What Is Recall?
Recall is one of the two fundamental metrics in information retrieval, alongside precision. It measures the completeness of a retrieval system: out of all the documents in the corpus that are actually relevant to a query, what fraction did the system successfully return?
Formula:
Recall = True Positives / (True Positives + False Negatives)
= Retrieved Relevant / All Relevant
A recall of 1.0 means the system returned every relevant document. A recall of 0.5 means it missed half of them.
Recall vs. Precision: The Trade-off
Recall and precision are inversely related in most retrieval systems. To maximize recall, you retrieve more documents — but this typically reduces precision because you also retrieve more irrelevant ones. To maximize precision, you retrieve fewer, higher-confidence documents — but this risks missing relevant ones.
| Scenario | Precision | Recall |
|---|---|---|
| Return only the single best document | High | Low |
| Return all documents in the corpus | Low | High |
| Balanced retrieval (top-K) | Moderate | Moderate |
The right balance depends on the application. A medical diagnosis assistant should favor high recall (do not miss relevant symptoms or contraindications). A customer-facing Q&A bot should favor high precision (do not surface irrelevant or confusing answers).
Recall in RAG Pipelines
In Retrieval-Augmented Generation, recall is especially important at the retrieval stage. If the retrieval step fails to return a document containing the answer, the LLM cannot produce a correct response — no matter how capable it is. This is known as a retrieval miss.
Common causes of low recall in RAG:
- Vocabulary mismatch: The query uses different terms than the document ("cardiac arrest" vs. "heart attack"). Hybrid search (keyword + semantic) mitigates this.
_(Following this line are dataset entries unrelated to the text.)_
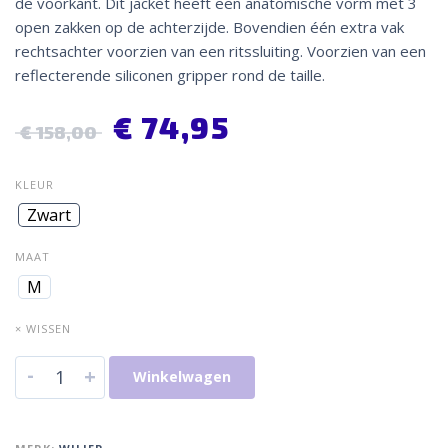
de voorkant. Dit jacket heeft een anatomische vorm met 3
open zakken op de achterzijde. Bovendien één extra vak
rechtsachter voorzien van een ritssluiting. Voorzien van een
reflecterende siliconen gripper rond de taille.
€
74,95
€
158,00
KLEUR
Zwart
MAAT
M
× WISSEN
-
+
Winkelwagen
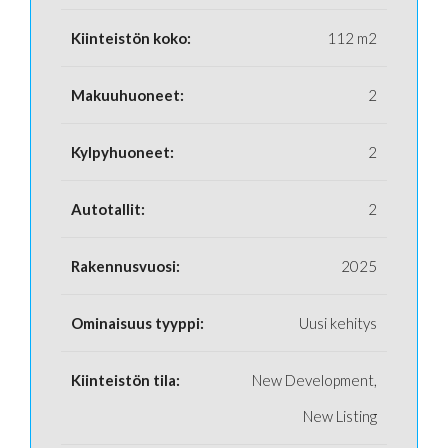
Kiinteistön koko:
112 m2
Makuuhuoneet:
2
Kylpyhuoneet:
2
Autotallit:
2
Rakennusvuosi:
2025
Ominaisuus tyyppi:
Uusi kehitys
Kiinteistön tila:
New Development,
New Listing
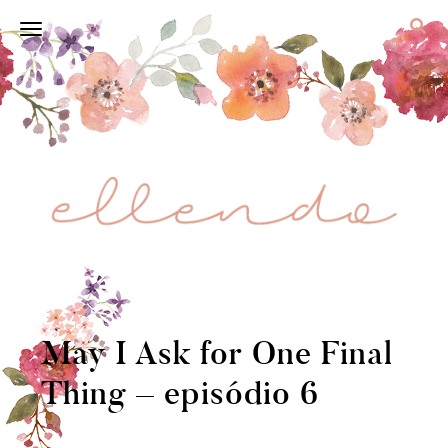
May I Ask for One Final
Thing – episódio 6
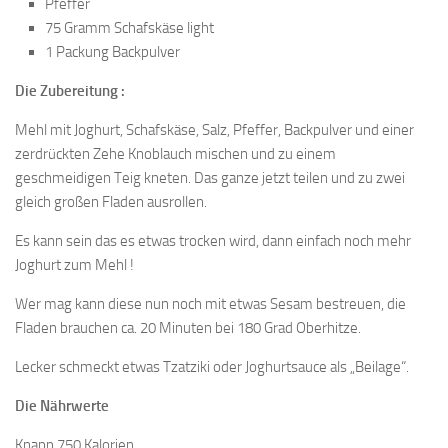
Pfeffer
75 Gramm Schafskäse light
1 Packung Backpulver
Die Zubereitung :
Mehl mit Joghurt, Schafskäse, Salz, Pfeffer, Backpulver und einer
zerdrückten Zehe Knoblauch mischen und zu einem
geschmeidigen Teig kneten. Das ganze jetzt teilen und zu zwei
gleich großen Fladen ausrollen.
Es kann sein das es etwas trocken wird, dann einfach noch mehr
Joghurt zum Mehl !
Wer mag kann diese nun noch mit etwas Sesam bestreuen, die
Fladen brauchen ca. 20 Minuten bei 180 Grad Oberhitze.
Lecker schmeckt etwas Tzatziki oder Joghurtsauce als „Beilage“.
Die Nährwerte
Knapp 750 Kalorien.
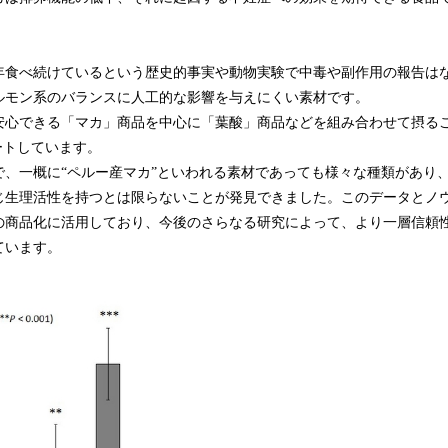
年食べ続けているという歴史的事実や動物実験で中毒や副作用の報告は
ルモン系のバランスに人工的な影響を与えにくい素材です。
安心できる「マカ」商品を中心に「葉酸」商品などを組み合わせて摂る
ートしています。
で、一概に“ペルー産マカ”といわれる素材であっても様々な種類があり
じ生理活性を持つとは限らないことが発見できました。このデータとノ
の商品化に活用しており、今後のさらなる研究によって、より一層信頼
ています。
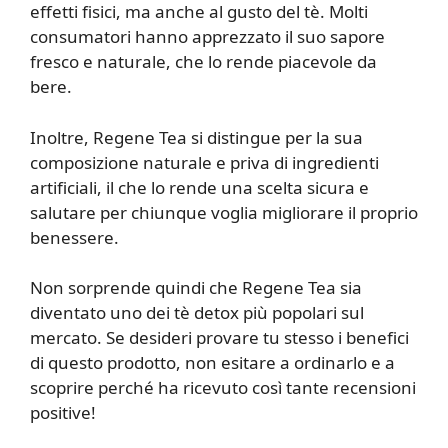
effetti fisici, ma anche al gusto del tè. Molti
consumatori hanno apprezzato il suo sapore
fresco e naturale, che lo rende piacevole da
bere.
Inoltre, Regene Tea si distingue per la sua
composizione naturale e priva di ingredienti
artificiali, il che lo rende una scelta sicura e
salutare per chiunque voglia migliorare il proprio
benessere.
Non sorprende quindi che Regene Tea sia
diventato uno dei tè detox più popolari sul
mercato. Se desideri provare tu stesso i benefici
di questo prodotto, non esitare a ordinarlo e a
scoprire perché ha ricevuto così tante recensioni
positive!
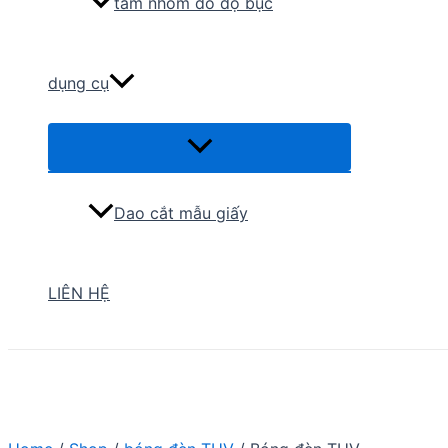
tấm nhôm đo độ bục
dụng cụ
Menu
Toggle
Dao cắt mẫu giấy
LIÊN HỆ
- Insufficient chunk overlap: If documents are chunked too aggressively, relevant context may span two chunks and neither alone is retrieved.
- Low
kvalue: Setting the retrieval limit too low means some relevant documents are outside the returned set. - Poor embedding quality: If the embedding model does not capture the query's semantic intent, relevant documents receive low similarity scores.
How to Measure Recall
To measure recall, you need a ground truth dataset: a set of queries paired with the list of known relevant documents. Recall is then computed by checking how many of those relevant documents appear in the system's top-K results.
Common evaluation frameworks for RAG recall include:
- RAGAS: Provides a
context_recallmetric that checks whether retrieved chunks contain the information needed to answer the question. - BEIR Benchmark: A standard benchmark for evaluating retrieval recall across diverse domains.
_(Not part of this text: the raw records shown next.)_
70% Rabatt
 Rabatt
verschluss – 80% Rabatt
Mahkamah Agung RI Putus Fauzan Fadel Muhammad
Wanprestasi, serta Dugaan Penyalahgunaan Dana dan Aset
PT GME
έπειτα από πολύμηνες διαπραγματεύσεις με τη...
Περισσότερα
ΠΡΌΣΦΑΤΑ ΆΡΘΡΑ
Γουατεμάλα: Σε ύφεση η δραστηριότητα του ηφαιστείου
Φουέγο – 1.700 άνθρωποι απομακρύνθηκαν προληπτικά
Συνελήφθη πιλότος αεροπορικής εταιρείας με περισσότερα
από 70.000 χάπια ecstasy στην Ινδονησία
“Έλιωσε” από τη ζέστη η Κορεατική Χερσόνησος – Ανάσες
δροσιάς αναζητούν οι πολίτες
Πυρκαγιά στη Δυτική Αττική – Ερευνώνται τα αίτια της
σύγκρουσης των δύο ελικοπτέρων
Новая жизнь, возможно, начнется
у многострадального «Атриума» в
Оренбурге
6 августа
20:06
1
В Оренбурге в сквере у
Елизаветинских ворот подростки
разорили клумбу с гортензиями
- Custom evaluation sets: Hand-labeled query-document pairs for your specific domain.
Improving Recall
Practical strategies to increase retrieval recall:
- Use hybrid search combining dense vector search with sparse keyword (BM25) search.
- Increase the retrieval limit (
k) and rely on re-ranking to maintain precision. - Use query expansion to generate alternative phrasings of the query before retrieval.
- Choose embedding models trained on domain-similar data.
- Tune chunk size and overlap to avoid splitting relevant context across boundaries.